### WORK ORDER
Each record below is to be output unchanged, and any picture is to be dropped.

--- SUPPLIED DATA Enclosed Below ---

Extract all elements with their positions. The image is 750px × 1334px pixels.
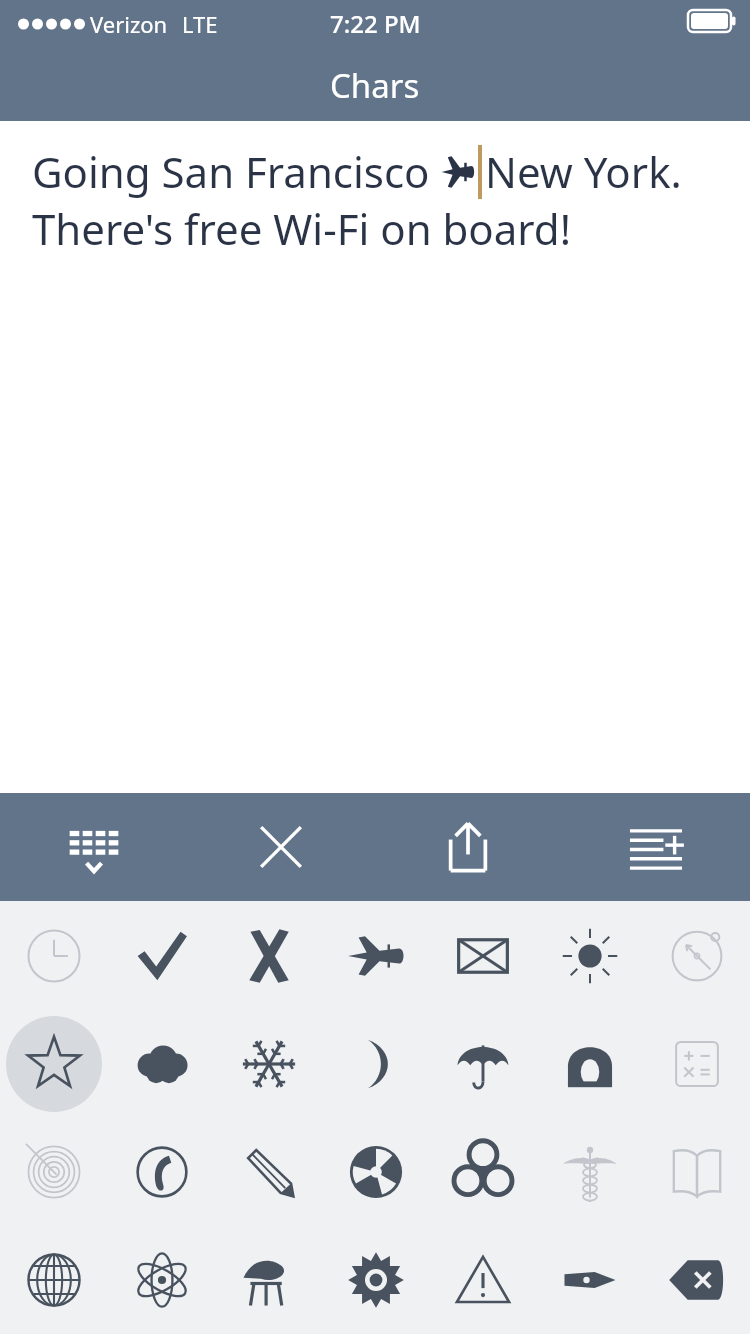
staticText: New York. xyxy=(485,143,682,200)
button[interactable]: Compass xyxy=(643,901,750,1010)
button[interactable]: Umbrella xyxy=(429,1010,536,1118)
button[interactable]: Airplane xyxy=(322,901,429,1010)
button[interactable]: Clock xyxy=(0,901,108,1010)
button[interactable]: Calculator xyxy=(643,1010,750,1118)
button[interactable]: Telephone xyxy=(536,1010,643,1118)
button[interactable]: Globe xyxy=(0,1226,108,1334)
button[interactable]: Radiation xyxy=(322,1118,429,1226)
button[interactable]: Envelope xyxy=(429,901,536,1010)
button[interactable]: Cloud xyxy=(108,1010,215,1118)
button[interactable]: Handset xyxy=(108,1118,215,1226)
staticText: Verizon xyxy=(90,9,168,39)
button[interactable]: Pen xyxy=(536,1226,643,1334)
button[interactable]: Insert xyxy=(562,793,750,901)
button[interactable]: Sun xyxy=(536,901,643,1010)
button[interactable]: Pencil xyxy=(215,1118,322,1226)
button[interactable]: Biohazard xyxy=(429,1118,536,1226)
staticText: Chars xyxy=(330,63,420,108)
button[interactable]: Delete xyxy=(643,1226,750,1334)
button[interactable]: Cross xyxy=(215,901,322,1010)
button[interactable]: Book xyxy=(643,1118,750,1226)
button[interactable]: Target xyxy=(0,1118,108,1226)
button[interactable]: Atom xyxy=(108,1226,215,1334)
button[interactable]: Warning xyxy=(429,1226,536,1334)
button[interactable]: Moon xyxy=(322,1010,429,1118)
button[interactable]: Star xyxy=(0,1010,108,1118)
staticText: Going San Francisco xyxy=(32,143,441,200)
button[interactable]: Check xyxy=(108,901,215,1010)
staticText: LTE xyxy=(182,9,218,39)
staticText: There's free Wi-Fi on board! xyxy=(32,200,571,257)
button[interactable]: Caduceus xyxy=(536,1118,643,1226)
button[interactable]: Telescope xyxy=(215,1226,322,1334)
button[interactable]: Share xyxy=(374,793,562,901)
button[interactable]: Gear xyxy=(322,1226,429,1334)
button[interactable]: Keyboard xyxy=(0,793,187,901)
button[interactable]: Snowflake xyxy=(215,1010,322,1118)
staticText: 7:22 PM xyxy=(330,7,421,40)
button[interactable]: Close xyxy=(187,793,374,901)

--- End of Enclosed SUPPLIED DATA ---

### ANSWER FOR THIS EXERCISE
Extract all elements with their positions. The image is 750px × 1334px pixels.
staticText: New York. xyxy=(485,143,682,200)
button[interactable]: Compass xyxy=(643,901,750,1010)
button[interactable]: Umbrella xyxy=(429,1010,536,1118)
button[interactable]: Airplane xyxy=(322,901,429,1010)
button[interactable]: Clock xyxy=(0,901,108,1010)
button[interactable]: Calculator xyxy=(643,1010,750,1118)
button[interactable]: Telephone xyxy=(536,1010,643,1118)
button[interactable]: Globe xyxy=(0,1226,108,1334)
button[interactable]: Radiation xyxy=(322,1118,429,1226)
button[interactable]: Envelope xyxy=(429,901,536,1010)
button[interactable]: Cloud xyxy=(108,1010,215,1118)
button[interactable]: Handset xyxy=(108,1118,215,1226)
staticText: Verizon xyxy=(90,9,168,39)
button[interactable]: Pen xyxy=(536,1226,643,1334)
button[interactable]: Insert xyxy=(562,793,750,901)
button[interactable]: Sun xyxy=(536,901,643,1010)
button[interactable]: Pencil xyxy=(215,1118,322,1226)
button[interactable]: Biohazard xyxy=(429,1118,536,1226)
staticText: Chars xyxy=(330,63,420,108)
button[interactable]: Delete xyxy=(643,1226,750,1334)
button[interactable]: Cross xyxy=(215,901,322,1010)
button[interactable]: Book xyxy=(643,1118,750,1226)
button[interactable]: Target xyxy=(0,1118,108,1226)
button[interactable]: Atom xyxy=(108,1226,215,1334)
button[interactable]: Warning xyxy=(429,1226,536,1334)
button[interactable]: Moon xyxy=(322,1010,429,1118)
button[interactable]: Star xyxy=(0,1010,108,1118)
staticText: Going San Francisco xyxy=(32,143,441,200)
button[interactable]: Check xyxy=(108,901,215,1010)
staticText: LTE xyxy=(182,9,218,39)
staticText: There's free Wi-Fi on board! xyxy=(32,200,571,257)
button[interactable]: Caduceus xyxy=(536,1118,643,1226)
button[interactable]: Telescope xyxy=(215,1226,322,1334)
button[interactable]: Share xyxy=(374,793,562,901)
button[interactable]: Gear xyxy=(322,1226,429,1334)
button[interactable]: Keyboard xyxy=(0,793,187,901)
button[interactable]: Snowflake xyxy=(215,1010,322,1118)
staticText: 7:22 PM xyxy=(330,7,421,40)
button[interactable]: Close xyxy=(187,793,374,901)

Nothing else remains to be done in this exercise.